In an action to foreclose a mortgage, nonparty M2N Corp., the successful bidder at a judicial sale of the subject premises, appeals from an order of the Supreme Court, Westchester County (Lefkowitz, J.), entered August 14, 2006, which granted those branches of the plaintiffs motion which were to declare it in default, to direct the referee to resell the subject premises unless it closed by September 14, 2006, and to permit the plaintiff to retain as liquidated damages the down payment it made in the event it failed to close by September 14, 2006.
Ordered that the order is affirmed, with costs.
The appellant was the successful bidder at a judicial sale of the subject property conducted pursuant to a judgment of foreclosure. Two of the defendants in the foreclosure action, Alfonso Leveau and Robert Lagos, allegedly were not served with the summons and complaint by personal delivery (see CPLR 308 [1]). The appellant refused to close, contending that the possibility that Leveau or Lagos, in the future, might seek to vacate *728the judgment of foreclosure pursuant to CPLR 317 necessarily-rendered title to the subject premises unmarketable. The Supreme Court disagreed, as do we. “A marketable title is ‘a title free from reasonable doubt, but not from every doubt’ ” (Gateway Dev. & Mfg. v Commercial Carriers, 296 AD2d 821, 824 [2002], quoting Regan v Lanze, 40 NY2d 475, 482 [1976]; see Voorheesville Rod & Gun Club v Tompkins Co., 82 NY2d 564, 571 [1993]). “Something more than a mere assertion of a right is essential to create an unmarketable or doubtful title” (Nasha Holding Corp. v Ridge Bldg.
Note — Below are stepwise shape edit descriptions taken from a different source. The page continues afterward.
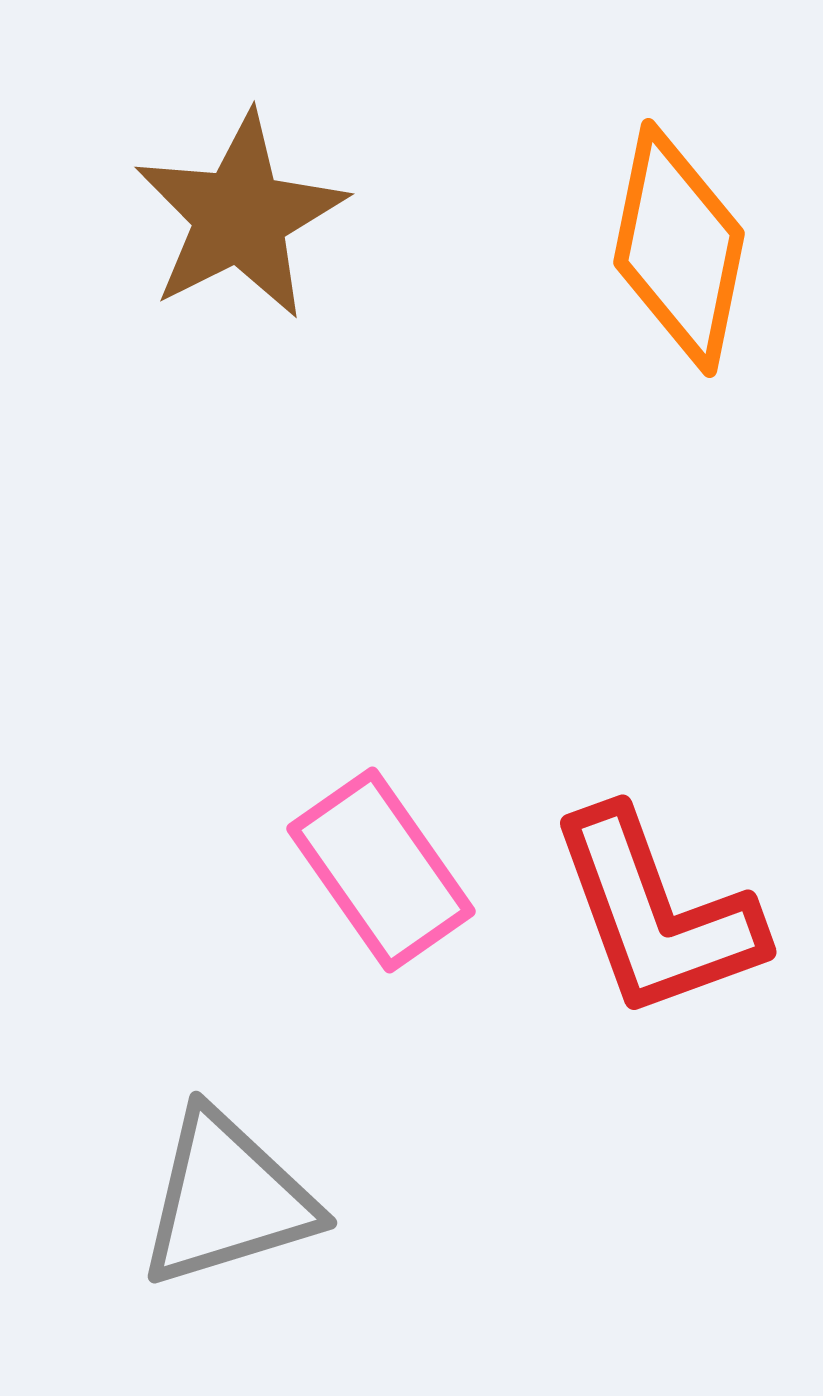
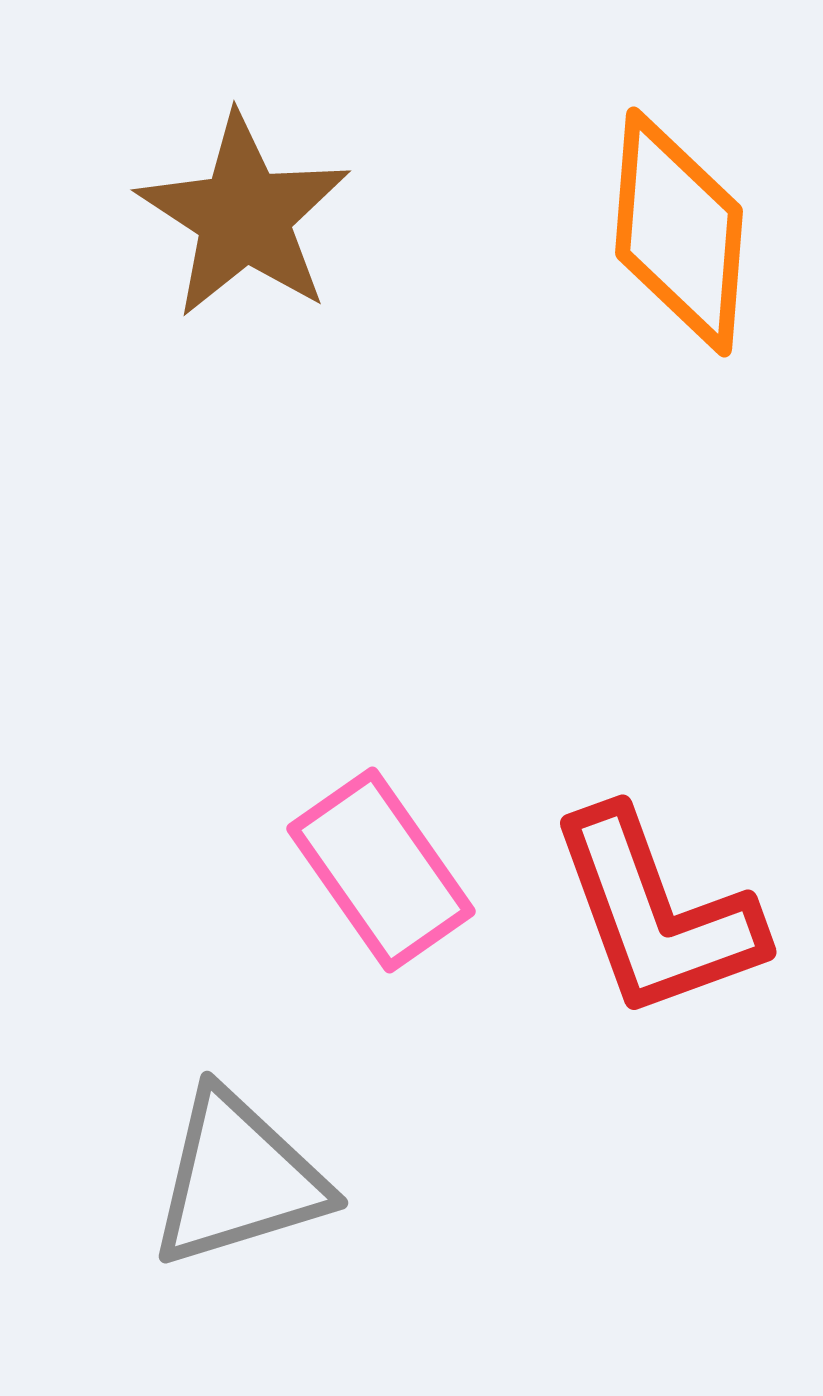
brown star: moved 4 px right; rotated 12 degrees counterclockwise
orange diamond: moved 16 px up; rotated 7 degrees counterclockwise
gray triangle: moved 11 px right, 20 px up
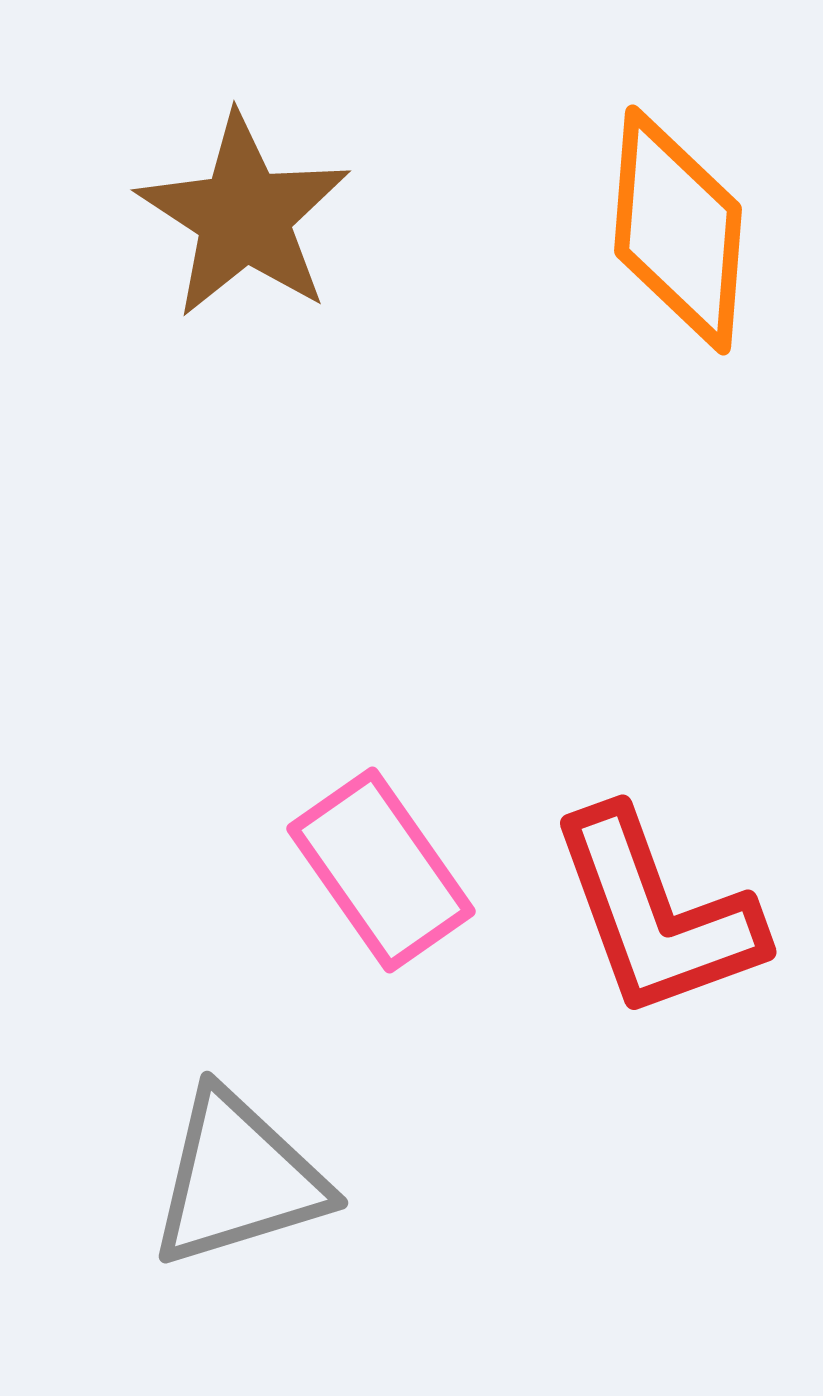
orange diamond: moved 1 px left, 2 px up
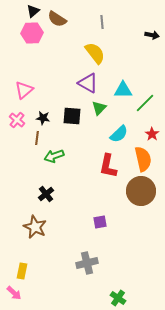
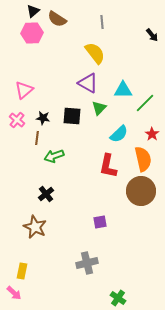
black arrow: rotated 40 degrees clockwise
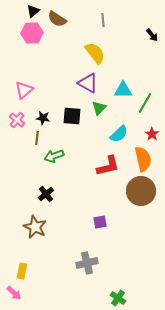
gray line: moved 1 px right, 2 px up
green line: rotated 15 degrees counterclockwise
red L-shape: rotated 115 degrees counterclockwise
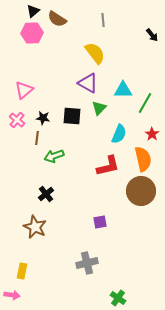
cyan semicircle: rotated 24 degrees counterclockwise
pink arrow: moved 2 px left, 2 px down; rotated 35 degrees counterclockwise
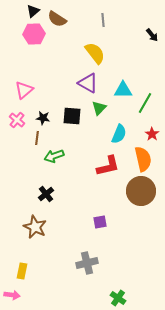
pink hexagon: moved 2 px right, 1 px down
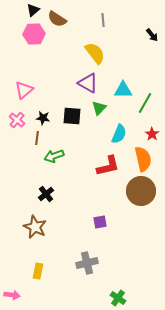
black triangle: moved 1 px up
yellow rectangle: moved 16 px right
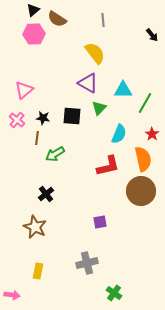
green arrow: moved 1 px right, 2 px up; rotated 12 degrees counterclockwise
green cross: moved 4 px left, 5 px up
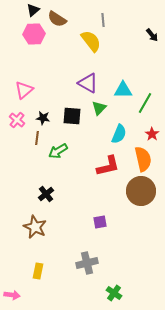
yellow semicircle: moved 4 px left, 12 px up
green arrow: moved 3 px right, 3 px up
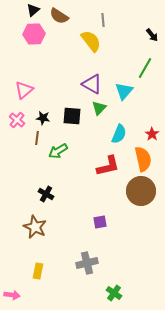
brown semicircle: moved 2 px right, 3 px up
purple triangle: moved 4 px right, 1 px down
cyan triangle: moved 1 px right, 1 px down; rotated 48 degrees counterclockwise
green line: moved 35 px up
black cross: rotated 21 degrees counterclockwise
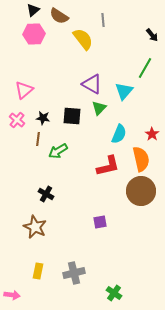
yellow semicircle: moved 8 px left, 2 px up
brown line: moved 1 px right, 1 px down
orange semicircle: moved 2 px left
gray cross: moved 13 px left, 10 px down
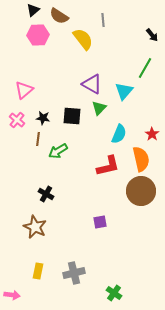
pink hexagon: moved 4 px right, 1 px down
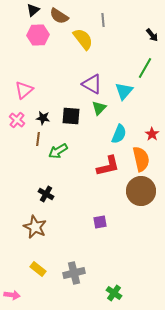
black square: moved 1 px left
yellow rectangle: moved 2 px up; rotated 63 degrees counterclockwise
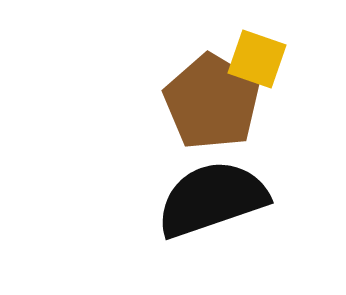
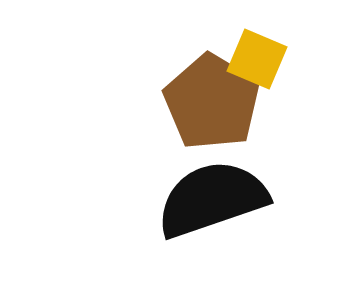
yellow square: rotated 4 degrees clockwise
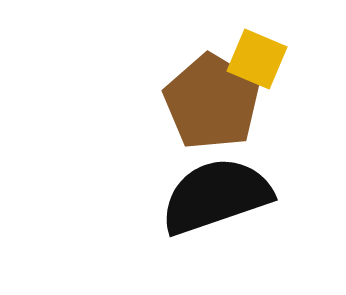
black semicircle: moved 4 px right, 3 px up
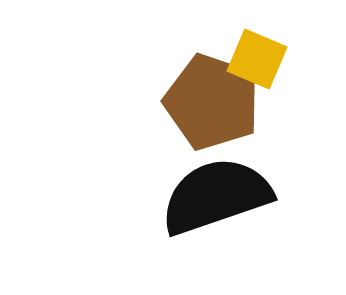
brown pentagon: rotated 12 degrees counterclockwise
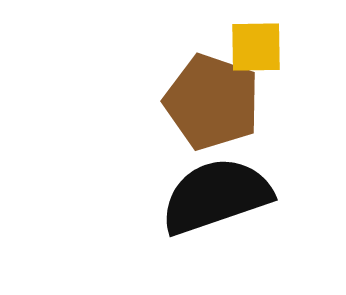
yellow square: moved 1 px left, 12 px up; rotated 24 degrees counterclockwise
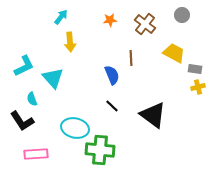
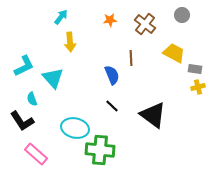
pink rectangle: rotated 45 degrees clockwise
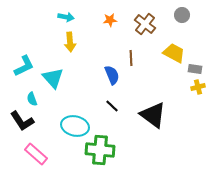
cyan arrow: moved 5 px right; rotated 63 degrees clockwise
cyan ellipse: moved 2 px up
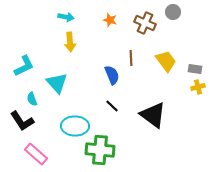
gray circle: moved 9 px left, 3 px up
orange star: rotated 24 degrees clockwise
brown cross: moved 1 px up; rotated 15 degrees counterclockwise
yellow trapezoid: moved 8 px left, 8 px down; rotated 25 degrees clockwise
cyan triangle: moved 4 px right, 5 px down
cyan ellipse: rotated 12 degrees counterclockwise
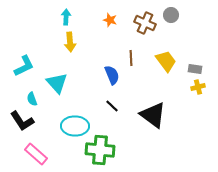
gray circle: moved 2 px left, 3 px down
cyan arrow: rotated 98 degrees counterclockwise
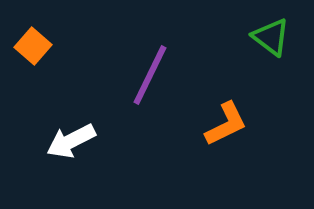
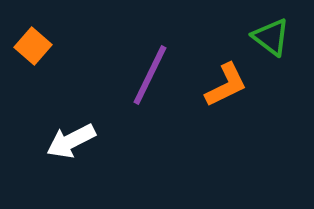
orange L-shape: moved 39 px up
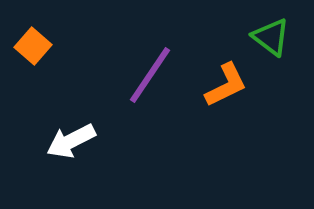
purple line: rotated 8 degrees clockwise
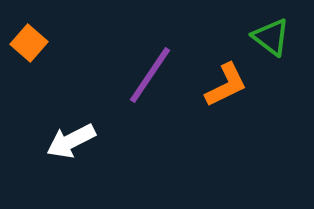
orange square: moved 4 px left, 3 px up
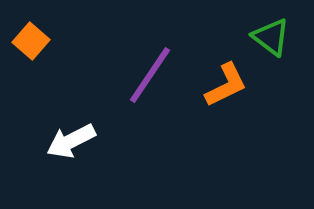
orange square: moved 2 px right, 2 px up
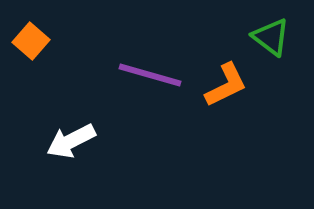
purple line: rotated 72 degrees clockwise
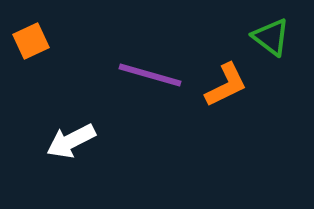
orange square: rotated 24 degrees clockwise
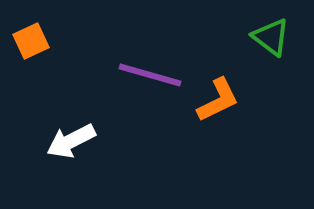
orange L-shape: moved 8 px left, 15 px down
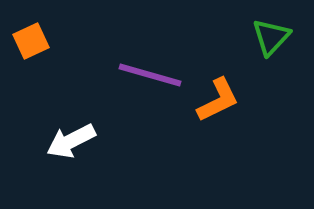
green triangle: rotated 36 degrees clockwise
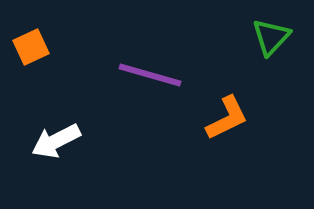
orange square: moved 6 px down
orange L-shape: moved 9 px right, 18 px down
white arrow: moved 15 px left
Corp., 221 App Div 238, 243 [1927]; see Gateway Dev. & Mfg. v Commercial Carriers, 296 AD2d at 824).
In any event, pursuant to the referee’s terms of sale, the appellant agreed to take the premises subject to the “[rjights of any defendants, pursuant to [CPLR 317].” Under the facts presented, the appellant improperly refused to close on the ground asserted (cf. Stathakis v Poon, 295 AD2d 496 [2002]).
The appellant’s remaining contentions are without merit. Crane, J.P., Fisher, Garni and McCarthy, JJ., concur.